Comparisons have been drawn to the use of alcohol, but Rosen said the difference is you can easily spot someone who is drunk and slurring and walking unsteadily.
And Jason Redd, an employment attorney at Gibbons P.C., said the type of work that is being done may be an even bigger factor.
“There are some places where, if you are under the influence of marijuana, it’s a much bigger issue than others,” he said. “Employers can still have a strict no-weed policy and this bill is not going to change that.”
Rosen said other states already have had to deal with such issues, and New Jersey can learn from studying those cases in order to understand which workplace issues might arise.
Here are five points ROI-NJ gathered from discussions with several employment lawyers from around the state:
- Employers still have the upper hand.
Even though there will be confusion about how to address certain situations in the workplace, the bill gives employers the chance to handle any situation related to marijuana use on a “rational basis.” At least the bill isn’t forcing employers to fully accept marijuana users in the workplace.
“Those employers who are in industries that are extremely safety-sensitive,” Lindsay Dischley, an employment attorney at Chiesa Shahinian & Giantomasi, said. “I don’t see this as having that much of an impact because they are going to be able to maintain drug-free workplaces and have a zero tolerance.”
- There could be employees who understand the law differently than employers.
For instance, some employees may see the potential new law as giving them the right to use while on a break.
“I don’t think this bill is requiring that you have to allow people to go on a smoke break during the work day,” Dischley said. “I don’t see it going that far, or allowing people to bring marijuana into the workplace. The way I’m reading the legislation is, if someone is using marijuana off-duty, you can’t terminate them for using.”
Rosen said the issue is going to show a divide in old-school employer mentalities and new, as well as require some sort of education on the employer’s side of how to identify use versus abuse of the drug.
- The legal community is bracing for a flurry of activity around discrimination.

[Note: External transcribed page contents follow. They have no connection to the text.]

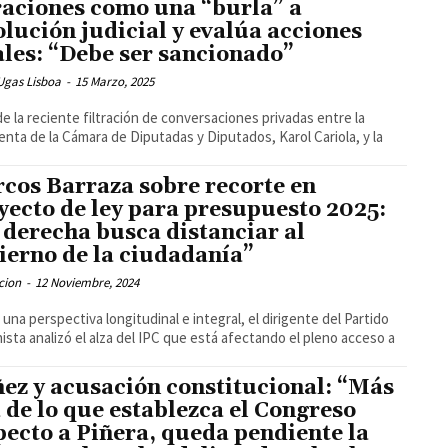
traciones como una “burla” a
olución judicial y evalúa acciones
ales: “Debe ser sancionado”
Ugas Lisboa
-
15 Marzo, 2025
 de la reciente filtración de conversaciones privadas entre la
enta de la Cámara de Diputadas y Diputados, Karol Cariola, y la
cos Barraza sobre recorte en
yecto de ley para presupuesto 2025:
 derecha busca distanciar al
ierno de la ciudadanía”
cion
-
12 Noviembre, 2024
una perspectiva longitudinal e integral, el dirigente del Partido
sta analizó el alza del IPC que está afectando el pleno acceso a
ez y acusación constitucional: “Más
á de lo que establezca el Congreso
pecto a Piñera, queda pendiente la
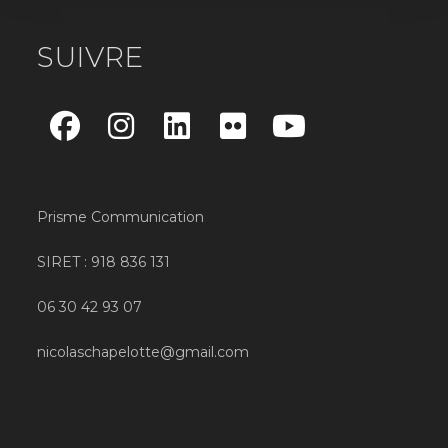
SUIVRE
Prisme Communication
SIRET : 918 836 131
06 30 42 93 07
nicolaschapelotte@gmail.com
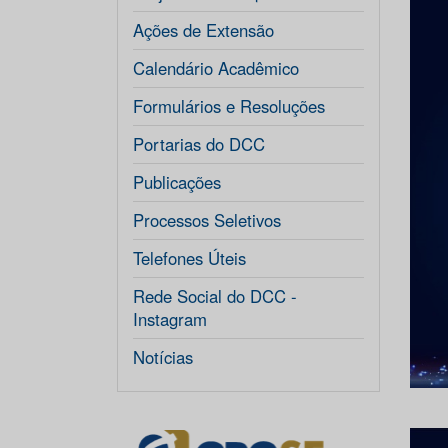
Ações de Extensão
Calendário Acadêmico
Formulários e Resoluções
Portarias do DCC
Publicações
Processos Seletivos
Telefones Úteis
Rede Social do DCC -
Instagram
Notícias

Whether it’s determining how to handle medical use or hiring based on drug testing, lawyers foresee a significant amount of legal activity as the law takes effect — if it’s passed in its current form. Documenting performance and deficiencies carefully will play a greater role in these types of cases.
“Employers are going to have to be very careful because, just like any discrimination, if someone is not hired or is terminated, and because they can’t imagine they are terrible at their job, they are going to say it’s because they use recreational marijuana,” Dischley said.

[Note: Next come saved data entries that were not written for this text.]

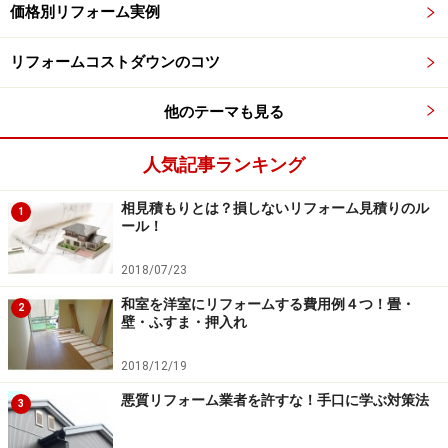
価格別リフォーム実例
リフォームコストダウンのコツ
他のテーマも見る
人気記事ランキング
相見積もりとは？損しないリフォーム見積りのル
1
ール！
2018/07/23
和室を洋室にリフォームする費用例４つ！畳・
2
壁・ふすま・押入れ
2018/12/19
悪質リフォーム業者を許すな！手口に学ぶ対策法
3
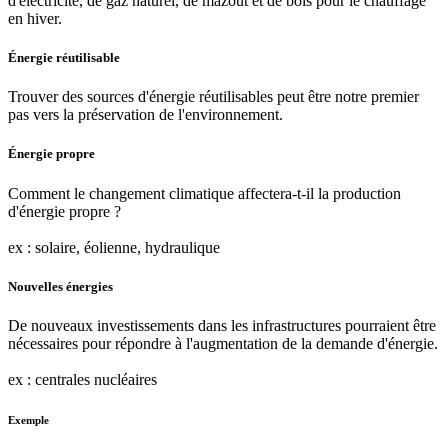
d'électricité, de gaz naturel, de mazout et de bois pour le chauffage
en hiver.
Énergie réutilisable
Trouver des sources d'énergie réutilisables peut être notre premier
pas vers la préservation de l'environnement.
Énergie propre
Comment le changement climatique affectera-t-il la production
d'énergie propre ?
ex : solaire, éolienne, hydraulique
Nouvelles énergies
De nouveaux investissements dans les infrastructures pourraient être
nécessaires pour répondre à l'augmentation de la demande d'énergie.
ex : centrales nucléaires
Exemple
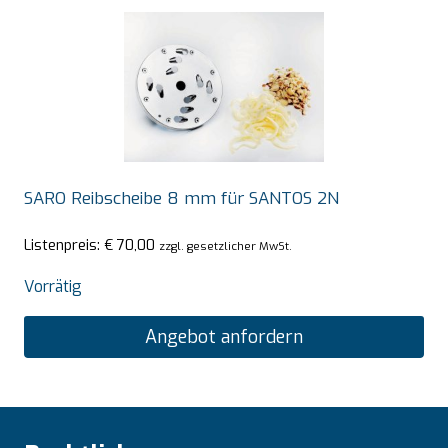
SARO Reibscheibe 8 mm für SANTOS 2N
Listenpreis:
€
70,00
zzgl. gesetzlicher MwSt.
Vorrätig
Angebot anfordern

- It’s time to review the employee handbook.
Does your company define drugs by the federal definition of controlled substances? You might have to change that. Employers also will have to change the handbook to reflect that the company won’t discriminate based on prior marijuana criminal records or testing positive for the drug. In addition, the use of medical marijuana, and how employees who are prescribed it will be allowed to use it, continues to be an issue.
The issue also will be an interesting one for multistate corporations, which have either already dealt with the issue, or will now have to for the first time with New Jersey.
“Corporate clients want to have uniform personnel policies,” Rosen said. “More and more, it’s becoming difficult to do that.”
- People are high now, anyway.
A lot of the discussion around workplace issues ignores the fact that people do use the drug now — and likely are coming to work high or using it after hours. So, what really changes?
“(Some industries) have been shifting away from drug testing … and it’s just the nature of the workforce,” Dischley said. “If you want good labor, you can’t eliminate people who use marijuana because of the high rate of employees or prospective employees who are using recreationally, whether it’s legal or not.”